In this chapter you will learn about an approach to decision making called Decision Analysis (note the capital letters) that is based on estimates of the probabilities of each state of nature. It is also based on measures of the overall desirability of each outcome, called its utility, so ultimately it is a one-criterion approach. The structure of the decision making problem is represented as a decision tree. You will examine the sensitivity of decisions to different assumptions about the probabilities involved. Finally, there is a brief introduction to decision conferencing, in which Decision Analysis is used by groups.
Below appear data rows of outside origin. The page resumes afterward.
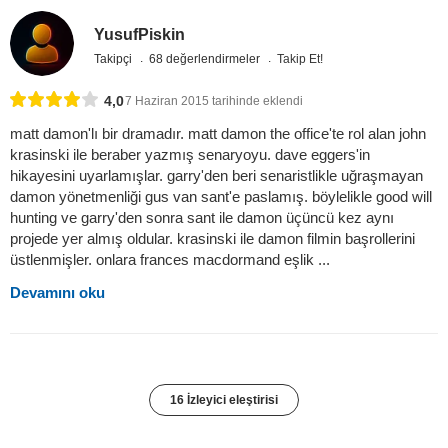
YusufPiskin
Takipçi
68 değerlendirmeler
Takip Et!
4,0
7 Haziran 2015 tarihinde eklendi
matt damon'lı bir dramadır. matt damon the office'te rol alan john
krasinski ile beraber yazmış senaryoyu. dave eggers'in
hikayesini uyarlamışlar. garry'den beri senaristlikle uğraşmayan
damon yönetmenliği gus van sant'e paslamış. böylelikle good will
hunting ve garry'den sonra sant ile damon üçüncü kez aynı
projede yer almış oldular. krasinski ile damon filmin başrollerini
üstlenmişler. onlara frances macdormand eşlik ...
Devamını oku
16 İzleyici eleştirisi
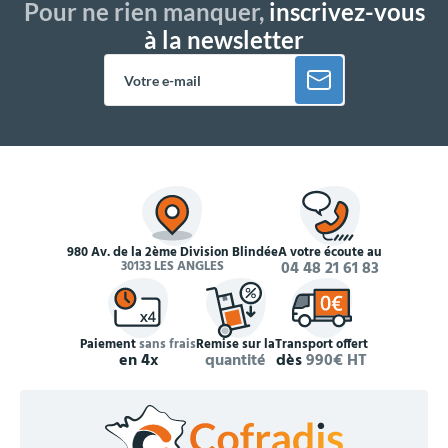
Pour ne rien manquer,
inscrivez-vous
à la newsletter
980 Av. de la 2ème Division Blindée
À votre écoute au
30133 LES ANGLES
04 48 21 61 83
Paiement
sans frais
Remise sur la
Transport offert
en 4x
quantité
dès
990€ HT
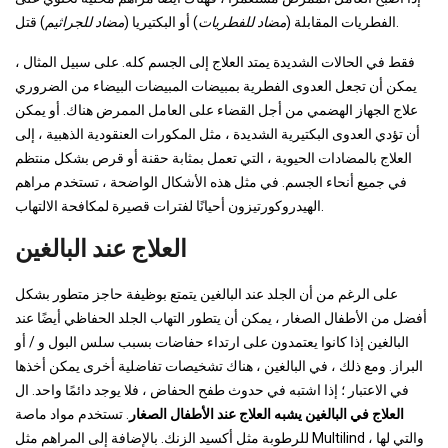
) قتل.
الفطريات المقابلة (
مضاد للفطريات
) أو البكتيريا (
مضاد للجراثيم
فقط في الحالات الشديدة يمتد العلاج إلى الجسم كله. على سبيل المثال ،
يمكن أن تجعل العدوى الفطرية بمبيضات المبيضات البيضاء من الضروري
علاج الجهاز الهضمي من أجل القضاء على العامل الممرض هناك. أو يمكن
أن تؤدي العدوى البكتيرية الشديدة ، مثل المكورات العنقودية الذهبية ، إلى
العلاج بالمضادات الحيوية ، التي تعمل بمثابة حقنة أو قرص بشكل منتظم
في جميع أنحاء الجسم. في مثل هذه الأشكال الواضحة ، تستخدم مراهم
الهيدروكورتيزون أحيانًا لفترات قصيرة لمكافحة الالتهاب.
العلاج عند البالغين
على الرغم من أن الجلد عند البالغين يتمتع بوظيفة حاجز متطور بشكل
أفضل من الأطفال الصغار ، يمكن أن يتطور التهاب الجلد الحفاظي أيضًا عند
البالغين إذا كانوا يعتمدون على ارتداء حفاضات بسبب سلس البول و / أو
البراز. ومع ذلك ، في البالغين ، هناك تشخيصات تفاضلية أخرى يمكن أخذها
في الاعتبار ؛ إذا اشتبه في حدوث طفح الحفاض ، فلا يوجد دائمًا واحد. ال
العلاج في البالغين يشبه العلاج عند الأطفال الصغار
. تستخدم مواد ماصة
للرطوبة مثل أكسيد الزنك. بالإضافة إلى المراهم مثل Multilind ، والتي لها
By the end of this chapter, you will be better able to:
• represent the structure of a decision making problem as a decision tree • calculate the expected utility of different decision options • carry out a sensitivity analysis based on a decision tree • describe the method of decision conferencing for group decision making
Chance node A point at which a decision tree branches into a mutually exclusive set of states of
nature. A chance node is usually represented by a circle.
Decision Analysis An approach to decision making which involves representing the problem
in decision-tree form, branching at decision nodes and chance nodes. Probabilities are needed
for each branch out of a chance node and utilities for each final branch in the tree.
Decision node The point in a decision tree where a decision must be made between competing
and mutually exclusive policy or treatment options.
Decision tree A type of model of a decision making problem with branches representing the
possible decision options and states of nature.
Expected utility The benefit or satisfaction that an individual anticipates getting from
consuming a particular good or service.
Lottery A hypothetical gamble used in Decision Analysis to estimate the utility of an outcome.
Decision outcome A combination of decision options and states of nature. Each 'terminal'
branch of the decision tree represents an outcome.